淑妃硬着头皮继续道:“皇上,臣妾的确不知,要是之前林小姐在我的宫殿发现一事,我可以解释。”
崇文帝胸腔起伏不定,转而问道:“那你为什么会带着包裹出逃。”
淑妃沉默了一会儿,道:“皇上,臣妾……这包裹里的东西是臣妾一些首饰,今儿不是贵妃生辰,臣妾想将这个以贵妃的名义给捐了,也好为贵妃积点福。”
淑妃说的头头是道,言辞恳切,连何静怡都暗自佩服,不愧是生活在后宫多年的人,这些谎话可以信口张来,要不是在她之前将这一切说了一出,到时被她反咬一口,那可就不妙了。
崇文帝听到这解释并没有相信,脸色铁青着道:“那你早不去晚不去,偏偏要在有刺客的时候再去,你真是选了好时辰。”
崇文帝说着说着,语气嘲讽,眼神带着笑意,却让人莫名地感到心底发麻,他像是想到什么似的,问道:“老四,你为何刚才说你母亲做错了事情,说不要拖你下水之类的话。”
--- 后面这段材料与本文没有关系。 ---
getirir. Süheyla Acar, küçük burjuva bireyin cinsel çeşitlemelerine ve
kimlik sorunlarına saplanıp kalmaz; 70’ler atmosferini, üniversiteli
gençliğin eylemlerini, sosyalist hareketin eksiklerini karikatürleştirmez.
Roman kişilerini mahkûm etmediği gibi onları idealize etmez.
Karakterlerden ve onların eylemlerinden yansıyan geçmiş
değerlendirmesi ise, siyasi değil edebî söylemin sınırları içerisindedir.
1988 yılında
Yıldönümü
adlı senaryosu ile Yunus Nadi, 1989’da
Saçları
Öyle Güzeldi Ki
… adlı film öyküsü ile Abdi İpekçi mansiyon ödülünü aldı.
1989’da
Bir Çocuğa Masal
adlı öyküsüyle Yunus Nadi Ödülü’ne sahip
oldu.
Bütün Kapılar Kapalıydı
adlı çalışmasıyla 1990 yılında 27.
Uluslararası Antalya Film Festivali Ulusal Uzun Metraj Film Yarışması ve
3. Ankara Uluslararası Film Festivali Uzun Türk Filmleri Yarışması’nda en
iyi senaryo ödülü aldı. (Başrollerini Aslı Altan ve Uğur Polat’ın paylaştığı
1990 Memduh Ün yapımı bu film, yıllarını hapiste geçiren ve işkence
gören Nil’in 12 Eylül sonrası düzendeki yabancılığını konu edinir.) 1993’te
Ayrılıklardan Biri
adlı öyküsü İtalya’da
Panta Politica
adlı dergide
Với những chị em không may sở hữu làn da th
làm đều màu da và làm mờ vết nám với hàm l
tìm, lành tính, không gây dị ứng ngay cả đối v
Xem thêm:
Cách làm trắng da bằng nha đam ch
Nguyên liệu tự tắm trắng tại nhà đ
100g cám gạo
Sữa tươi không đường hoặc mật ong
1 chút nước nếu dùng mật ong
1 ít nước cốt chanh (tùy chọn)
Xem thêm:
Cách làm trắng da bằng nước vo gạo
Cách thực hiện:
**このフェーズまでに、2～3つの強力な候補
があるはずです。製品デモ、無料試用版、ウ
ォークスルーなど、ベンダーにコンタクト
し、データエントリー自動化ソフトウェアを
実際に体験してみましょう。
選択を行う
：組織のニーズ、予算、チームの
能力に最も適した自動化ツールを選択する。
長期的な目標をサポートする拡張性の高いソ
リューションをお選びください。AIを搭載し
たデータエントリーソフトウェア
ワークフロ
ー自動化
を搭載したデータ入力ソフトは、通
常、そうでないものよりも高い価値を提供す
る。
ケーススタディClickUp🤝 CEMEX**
淑妃心中一个咯噔,带着警告的眼神看四皇子。无尽的恐慌从心底慢慢升起,她的这个“儿子”,心狠手辣的程度不亚于她,要是在什么危机时刻,他真的是会把自己推出去。
崇文帝又道:“你大可说出来,要是属实,朕可以饶你一命。”
四皇子低垂着头,但可以看出他倒有些心动了,他避重就轻,狡猾地道:“父皇,儿臣也不知道母亲做了什么事情,只知道母妃今晚硬要拉着儿臣逃出皇宫,说什么再不逃跑就会没命。儿臣也不知道母亲话里的意思,起先还以为是因为皇宫里的刺客,可看了这样的画面,心中便有了些猜想,以为母亲做了什么错事。”
何静怡心中冷笑,他这回答说的不明不白,咋一听让人感到他说的是真,而且还很巧妙地把自己的关系摘得干干净净,可惜,他算漏了一件事,皇上已经知道了这件事情的来龙去脉哦,他却还在这耍着小聪明,无疑是,聪明反被聪明误。要是他能老实承认,说不定皇上还会看着多年的感情,网开一面。
果真,崇文帝听后一脸怒容:“何静怡都将一切告诉朕了,你们还在狡辩,来人,将他们两人打入天牢。”